The feelings and affections that self-injurers find so hard to handle are generally understood as being situated inside the body. Discursive articulations of the body are therefore of the greatest importance for everyone who is interested in understanding self-injuring practices and cultures. Self-injury is predominantly constructed as a medium with the power to communicate unbearable feelings and emotions. From a semiotic perspective, cutting, burning, branding and other forms of self-injury that are visually perceived are signs that are materialised on the border of the body. These are signs that can be of special importance for those who study visual communication.

Pain can certainly be articulated in a multitude of ways; the question concerns why some individuals choose to articulate pain through self-injury and some do not. As a starting point, I will use a photo from my on-going study on photographs of self-injury. This photo depicts a young women with bleeding wounds; over this image a series of phrases are written, starting with: ‘because i have no sense of boundaries.’
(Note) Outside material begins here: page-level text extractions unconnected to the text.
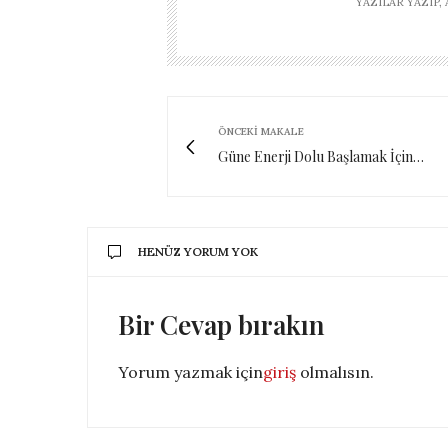
YAZILAR YAZIP
ÖNCEKI MAKALE
Güne Enerji Dolu Başlamak İçin…
HENÜZ YORUM YOK
Bir Cevap bırakın
Yorum yazmak için
giriş
olmalısın.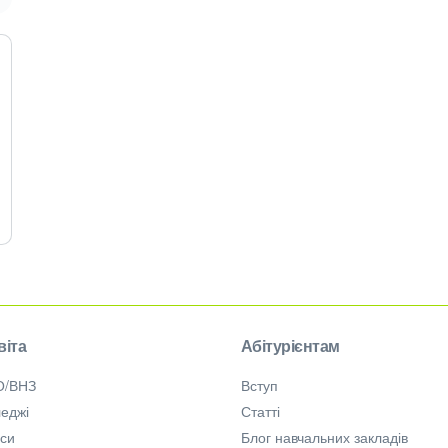
віта
Абітурієнтам
О/ВНЗ
Вступ
еджі
Статті
рси
Блог навчальних закладів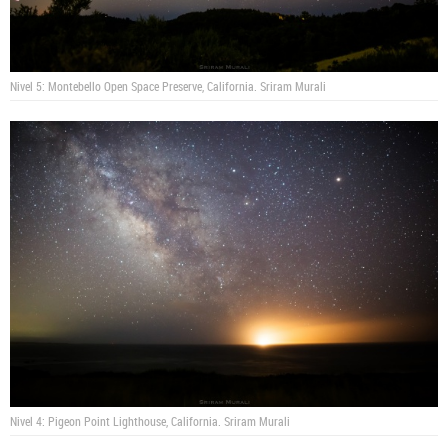
Nivel 5: Montebello Open Space Preserve, California.
Sriram Murali
Nivel 4: Pigeon Point Lighthouse, California.
Sriram Murali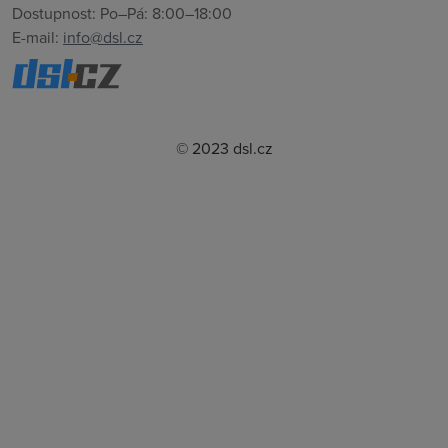
Dostupnost: Po–Pá: 8:00–18:00
E-mail:
info@dsl.cz
© 2023 dsl.cz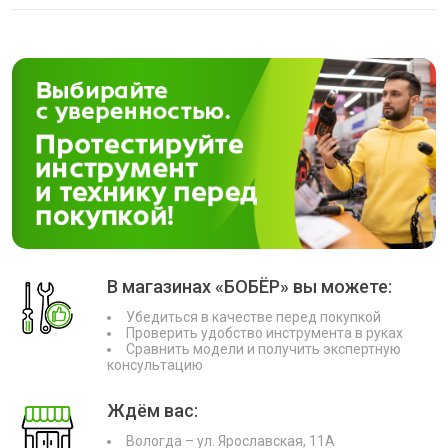
В магазинах «БОБЁР» вы можете:
Убедиться в качестве перед покупкой
Проверить удобство инструмента в руках
Сравнить модели и получить экспертную
консультацию
Ждём вас:
Вологда – ул. Ярославская, 11А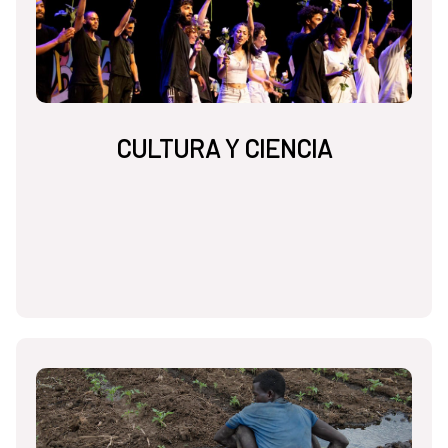
CULTURA Y CIENCIA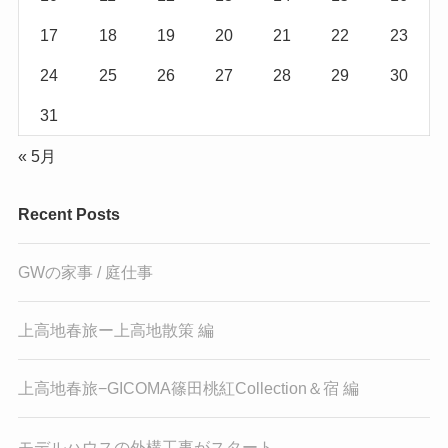
17
18
19
20
21
22
23
24
25
26
27
28
29
30
31
« 5月
Recent Posts
GWの家事 / 庭仕事
上高地春旅ー上高地散策 編
上高地春旅−GICOMA篠田桃紅Collection＆宿 編
モデルハウスの外構工事がスタート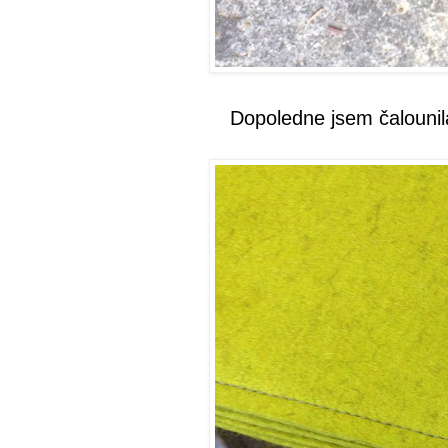
Dopoledne jsem čalounil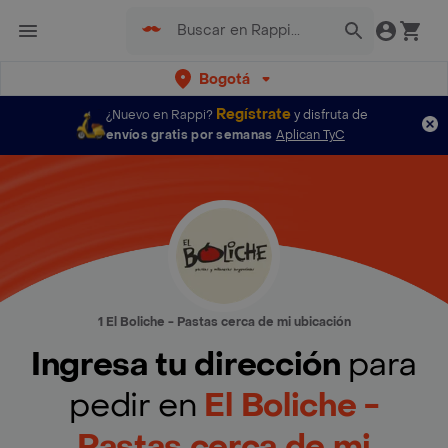
Bogotá
Regístrate
¿Nuevo en Rappi?
y disfruta de
envíos gratis por semanas
Aplican TyC
1 El Boliche - Pastas cerca de mi ubicación
Ingresa tu dirección
para
pedir en
El Boliche -
Pastas cerca de mi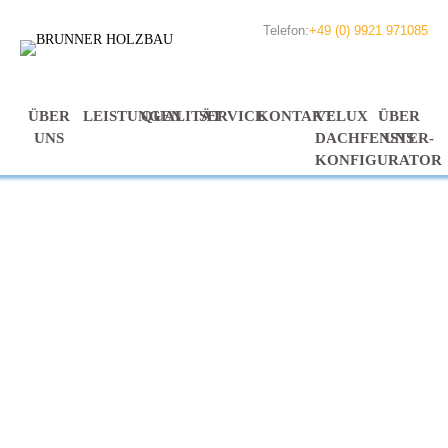
Telefon:
+49 (0) 9921 971085
ÜBER
LEISTUNGEN
QUALITÄT
SERVICE
KONTAKT
VELUX
ÜBER
UNS
DACHFENSTER-
UNS
KONFIGURATOR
In the discussion on how different articulations construct different bodies, I use the phenomenological perspectives from the feministic writings of Iris Marion Young and Toril Moi as a starting point. In a convincing and sympathetic way they both put, theoretically put the lived body at the centre of their writing. Moi’s central argument in What is a Woman? is that bodies initially are experienced as physical entities and that they are gendered later due to specific sociocultural contexts. My question is whether these distinctions clarify anything; following the constructionist approach of Butler and others, I argue that in the end it all comes down to discourse. Or, to put it another way: what is phenomenology good for? Why am I so seemingly hostile? The answer can be traced in my research and my critique of widespread notions on the differences between girls’ and boys’ reactions to feelings-of-badness. Stereotypically, girls turn their anger inwards and boys turn theirs into outward acts.

From a phenomenological perspective the perceived body is crucial. If a type of body has special feelings then it is easier to attribute it with special properties. Self-destructive behaviour among women can be explained this way – it is more natural for particular bodies to be interpreted in a certain way (and to execute certain activities). With the help of the (neo-)psychoanalytic writing of Lilian Munk Rösing, I will argue that these kinds of constructions of the body are random and part of discourses, and that these articulations govern the actions of the individual (in my example direction of action that is taken as a reaction to bad-feelings). Bodies thereby are trapped in a field of representation grounded on a phenomenologically limiting and repressing concept of the body.